§ **Your objective**
Up to and including the line with "Back to Search", restate every line of the records below word for word, from the first line on, leaving out the pictures.
START Data for analysis
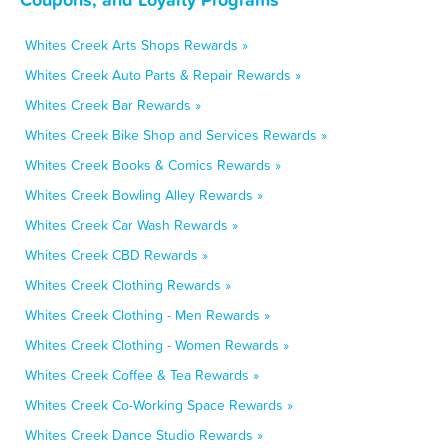
Whites Creek Arts Shops Rewards »
Whites Creek Auto Parts & Repair Rewards »
Whites Creek Bar Rewards »
Whites Creek Bike Shop and Services Rewards »
Whites Creek Books & Comics Rewards »
Whites Creek Bowling Alley Rewards »
Whites Creek Car Wash Rewards »
Whites Creek CBD Rewards »
Whites Creek Clothing Rewards »
Whites Creek Clothing - Men Rewards »
Whites Creek Clothing - Women Rewards »
Whites Creek Coffee & Tea Rewards »
Whites Creek Co-Working Space Rewards »
Whites Creek Dance Studio Rewards »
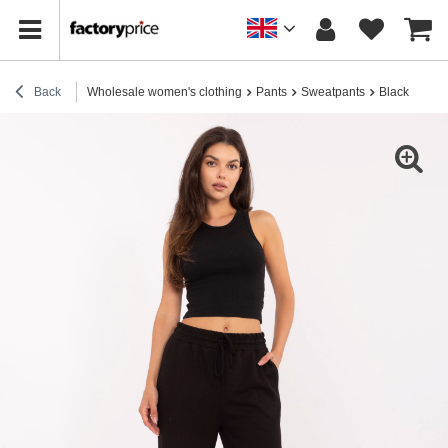
Back
Wholesale women's clothing
Pants
Sweatpants
Black wide t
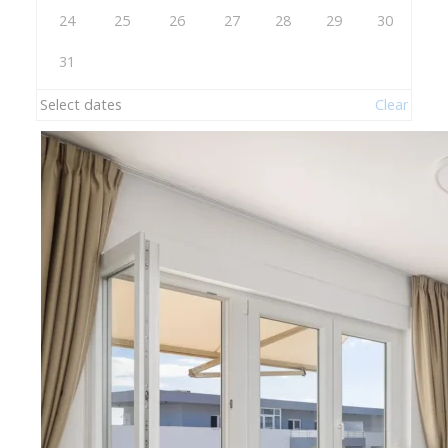
24
25
26
27
28
29
30
31
Select dates
Clear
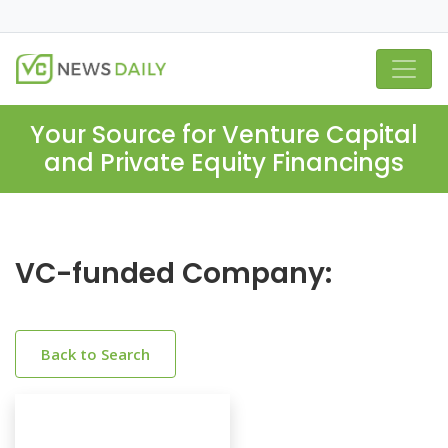
Your Source for Venture Capital
and Private Equity Financings
VC-funded Company:
Back to Search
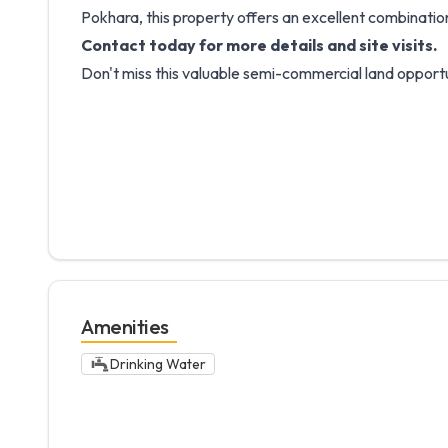
Pokhara, this property offers an excellent combination 
Contact today for more details and site visits.
Don't miss this valuable semi-commercial land opport
Amenities
Drinking Water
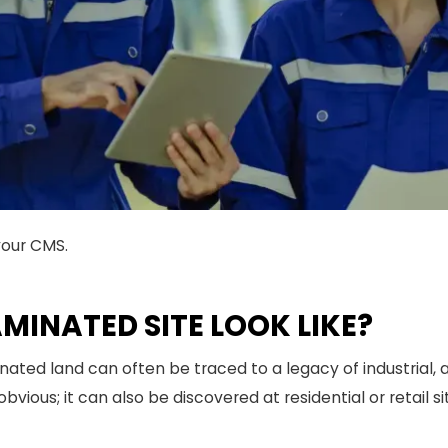
your CMS.
INATED SITE LOOK LIKE?
nated land can often be traced to a legacy of industrial, ag
bvious; it can also be discovered at residential or retail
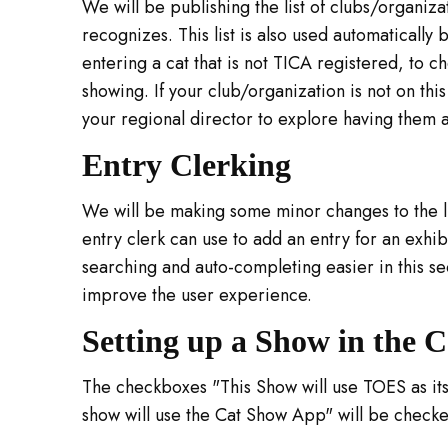
We will be publishing the list of clubs/organiza
recognizes. This list is also used automaticall
entering a cat that is not TICA registered, to che
showing. If your club/organization is not on this
your regional director to explore having them 
Entry Clerking
We will be making some minor changes to the lis
entry clerk can use to add an entry for an exhib
searching and auto-completing easier in this se
improve the user experience.
Setting up a Show in the 
The checkboxes "This Show will use TOES as its
show will use the Cat Show App" will be checke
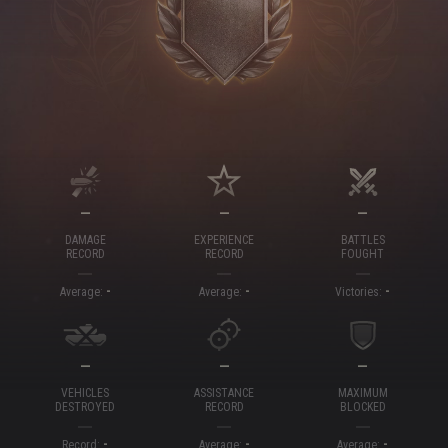
—
—
—
DAMAGE
EXPERIENCE
BATTLES
RECORD
RECORD
FOUGHT
-
-
-
Average:
Average:
Victories:
—
—
—
VEHICLES
ASSISTANCE
MAXIMUM
DESTROYED
RECORD
BLOCKED
-
-
-
Record:
Average:
Average:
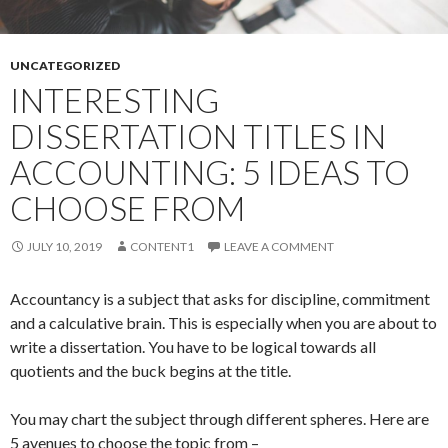
UNCATEGORIZED
INTERESTING
DISSERTATION TITLES IN
ACCOUNTING: 5 IDEAS TO
CHOOSE FROM
JULY 10, 2019
CONTENT1
LEAVE A COMMENT
Accountancy is a subject that asks for discipline, commitment
and a calculative brain. This is especially when you are about to
write a dissertation. You have to be logical towards all
quotients and the buck begins at the title.
You may chart the subject through different spheres. Here are
5 avenues to choose the topic from –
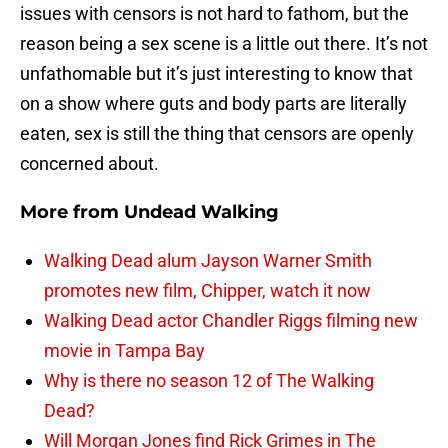
issues with censors is not hard to fathom, but the
reason being a sex scene is a little out there. It’s not
unfathomable but it’s just interesting to know that
on a show where guts and body parts are literally
eaten, sex is still the thing that censors are openly
concerned about.
More from
Undead Walking
Walking Dead alum Jayson Warner Smith
promotes new film, Chipper, watch it now
Walking Dead actor Chandler Riggs filming new
movie in Tampa Bay
Why is there no season 12 of The Walking
Dead?
Will Morgan Jones find Rick Grimes in The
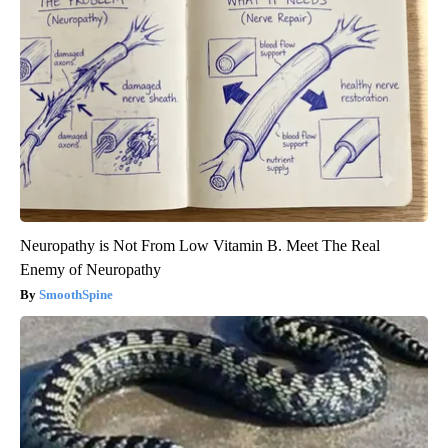
Neuropathy is Not From Low Vitamin B. Meet The Real
Enemy of Neuropathy
SmoothSpine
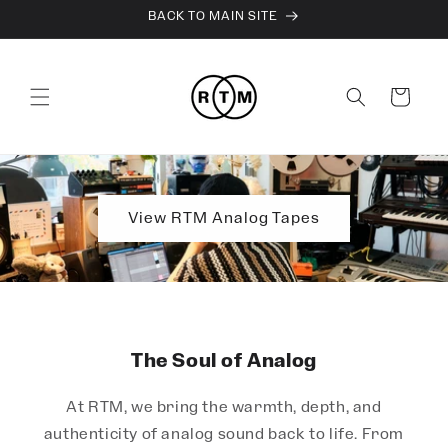
Skip to
BACK TO MAIN SITE
content
Cart
View RTM Analog Tapes
The Soul of Analog
At RTM, we bring the warmth, depth, and
authenticity of analog sound back to life. From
END Data for analysis
§ **Written answer**
Whites Creek Arts Shops Rewards »
Whites Creek Auto Parts & Repair Rewards »
Whites Creek Bar Rewards »
Whites Creek Bike Shop and Services Rewards »
Whites Creek Books & Comics Rewards »
Whites Creek Bowling Alley Rewards »
Whites Creek Car Wash Rewards »
Whites Creek CBD Rewards »
Whites Creek Clothing Rewards »
Whites Creek Clothing - Men Rewards »
Whites Creek Clothing - Women Rewards »
Whites Creek Coffee & Tea Rewards »
Whites Creek Co-Working Space Rewards »
Whites Creek Dance Studio Rewards »
Back
Wholesale women's clothing
Pants
Sweatpants
Black wide t
24
25
26
27
28
29
30
31
Select dates
Clear
Your Source for Venture Capital
and Private Equity Financings
VC-funded Company:
Back to Search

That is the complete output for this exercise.